Structured Symmetric Tensors
Liqun Qi, Chunfeng Cui, Yi Xu
TL;DR
This work develops a comprehensive framework for structured symmetric tensors by introducing three new classes—completely decomposable (CD) tensors, strictly sum-of-squares (SSOS) tensors, and SOS$^*$ tensors—and positioning them within the landscape of classical cones $PSD_{m,n}$, $SOS_{m,n}$, $CP_{m,n}$, and $COP_{m,n}$. It establishes dualities, interior characterizations, and extensions of the Schur product theorem to CD and CP tensors, and proves an equivalence between strongly completely decomposable (SCD) and positive definiteness (PD). The paper further connects complete Hankel tensors to CD structure, demonstrates inheritance properties under Hankel constructions, and provides explicit examples of PSD Hankel tensors that are not SOS or CD, thereby clarifying strict inclusions. The SOS$^*$ cone is characterized via moment matrices and polynomial nonnegativity, and its relationship to the CD and SOS cones is clarified through duality and special-case equalities, with implications for semidefinite programming, moment problems, and robust polynomial optimization. Overall, the results offer new structural insights, duality-based tools, and practical implications for polynomial and tensor optimization, data analysis, and signal processing.
Abstract
In this paper, we study structured symmetric tensors. We introduce several new classes of structured symmetric tensors: completely decomposable (CD) tensors, strictly sum of squares (SSOS) tensors and SOS$^*$ tensors. CD tensors have applications in data analysis and signal processing. Complete Hankel tensors are CD tensors. SSOS tensors are defined as SOS tensors with a positive definite Gram matrix, ensuring structural stability under perturbations. The SOS$^*$ cone is defined as the dual cone of the SOS tensor cone, with characterizations via moment matrices and polynomial nonnegativity. We study the relations among completely positive (CP) cones, CD cones, sum of squares (SOS) cones, positive semidefinite (PSD) cones and copositive (COP) cones.

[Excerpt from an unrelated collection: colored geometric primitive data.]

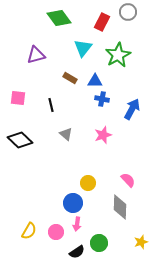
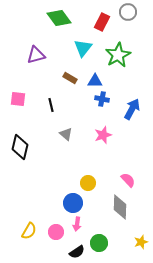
pink square: moved 1 px down
black diamond: moved 7 px down; rotated 60 degrees clockwise
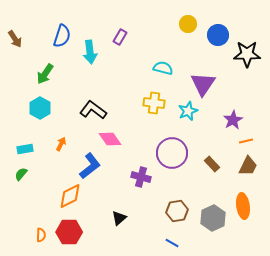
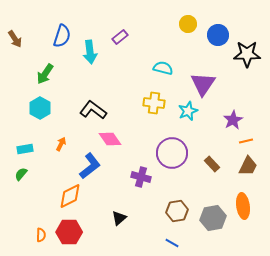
purple rectangle: rotated 21 degrees clockwise
gray hexagon: rotated 15 degrees clockwise
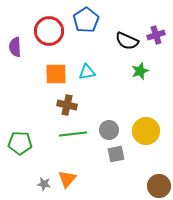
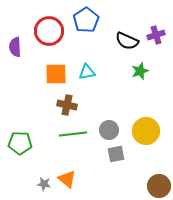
orange triangle: rotated 30 degrees counterclockwise
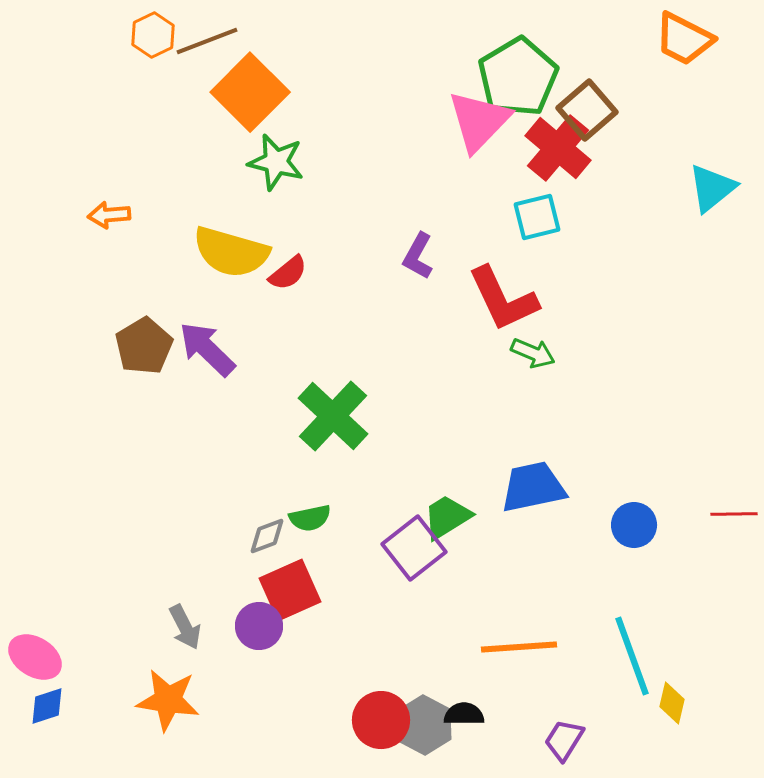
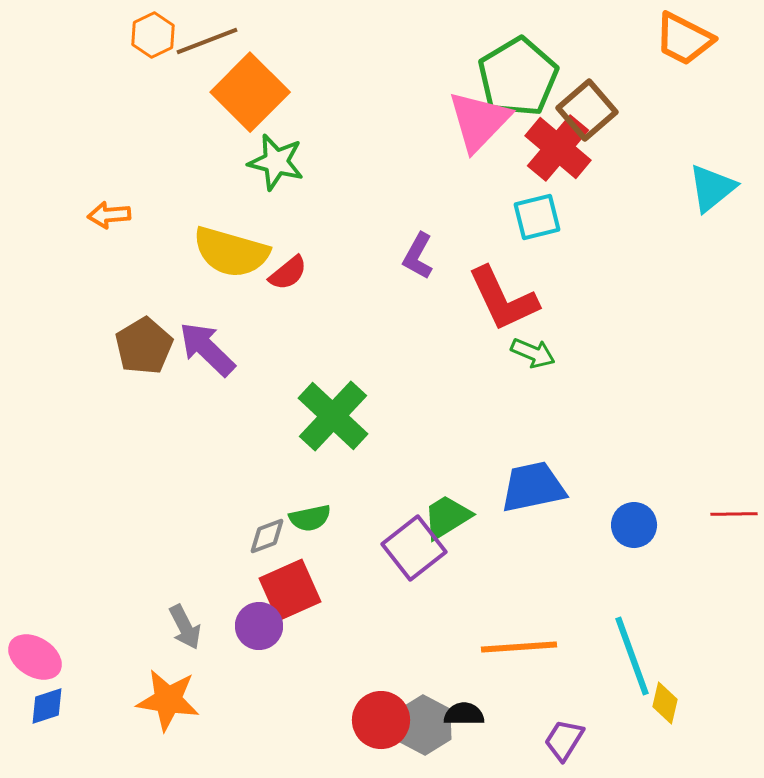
yellow diamond: moved 7 px left
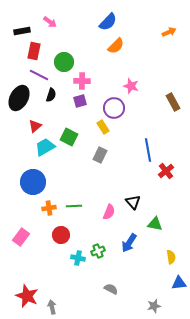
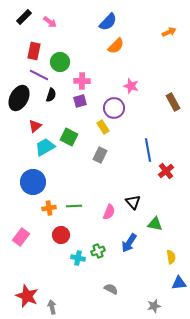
black rectangle: moved 2 px right, 14 px up; rotated 35 degrees counterclockwise
green circle: moved 4 px left
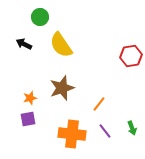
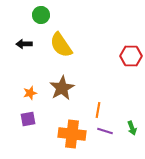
green circle: moved 1 px right, 2 px up
black arrow: rotated 28 degrees counterclockwise
red hexagon: rotated 10 degrees clockwise
brown star: rotated 10 degrees counterclockwise
orange star: moved 5 px up
orange line: moved 1 px left, 6 px down; rotated 28 degrees counterclockwise
purple line: rotated 35 degrees counterclockwise
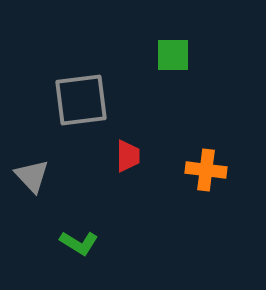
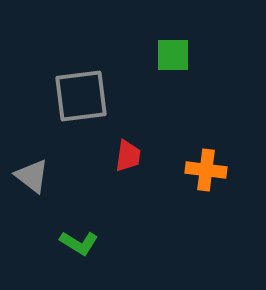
gray square: moved 4 px up
red trapezoid: rotated 8 degrees clockwise
gray triangle: rotated 9 degrees counterclockwise
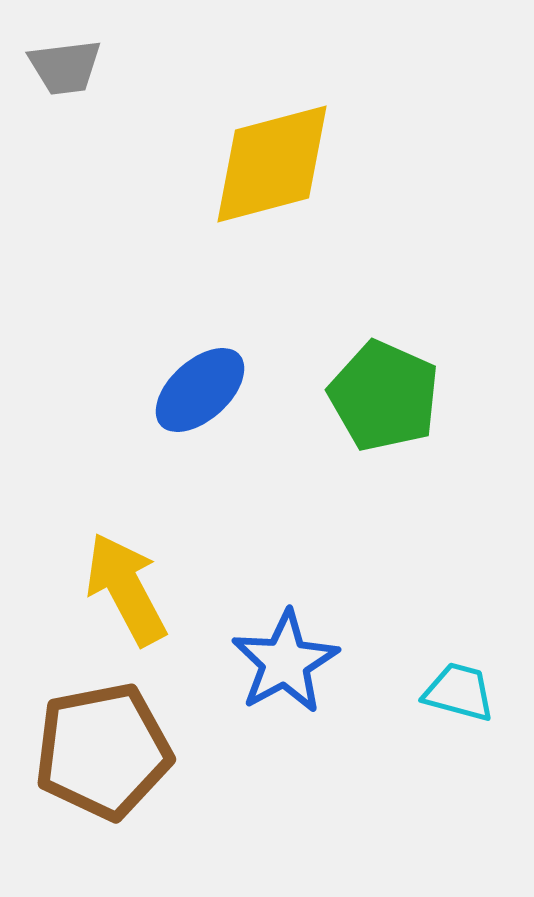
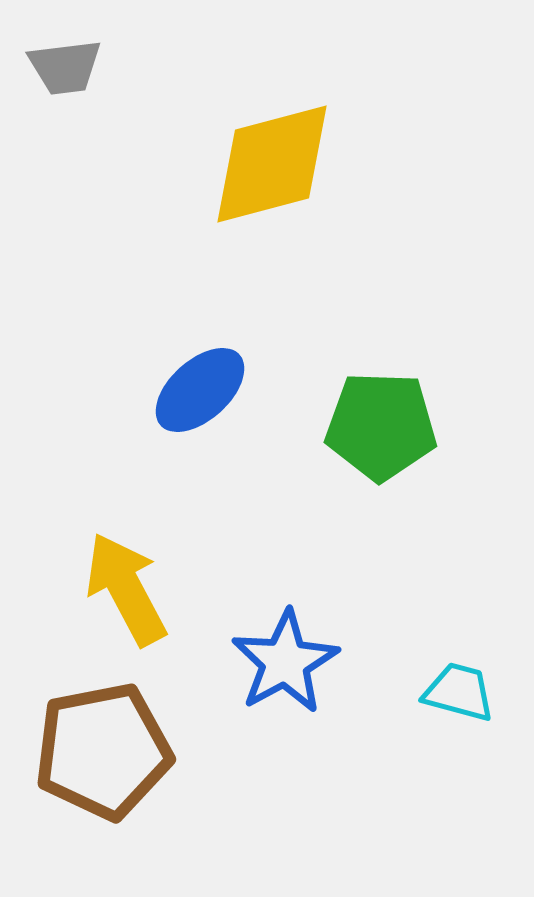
green pentagon: moved 3 px left, 30 px down; rotated 22 degrees counterclockwise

We identify the interiors of PSD, SOS, CP, COP and CD cones for even-order tensors. These characterizations are crucial for interior-point methods and stability analysis in polynomial and tensor optimization. We generalize the classical Schur product theorem to CD and CP tensors, including the case of strongly completely decomposable (SCD) and strongly completely positive (SCP) tensors. We identify equivalence between strictly CD (SCD) and positive definite (PD) for CD tensors. Furthermore, we give an example of a PSD but not SOS Hankel tensor. This answers an open question raised in the literature.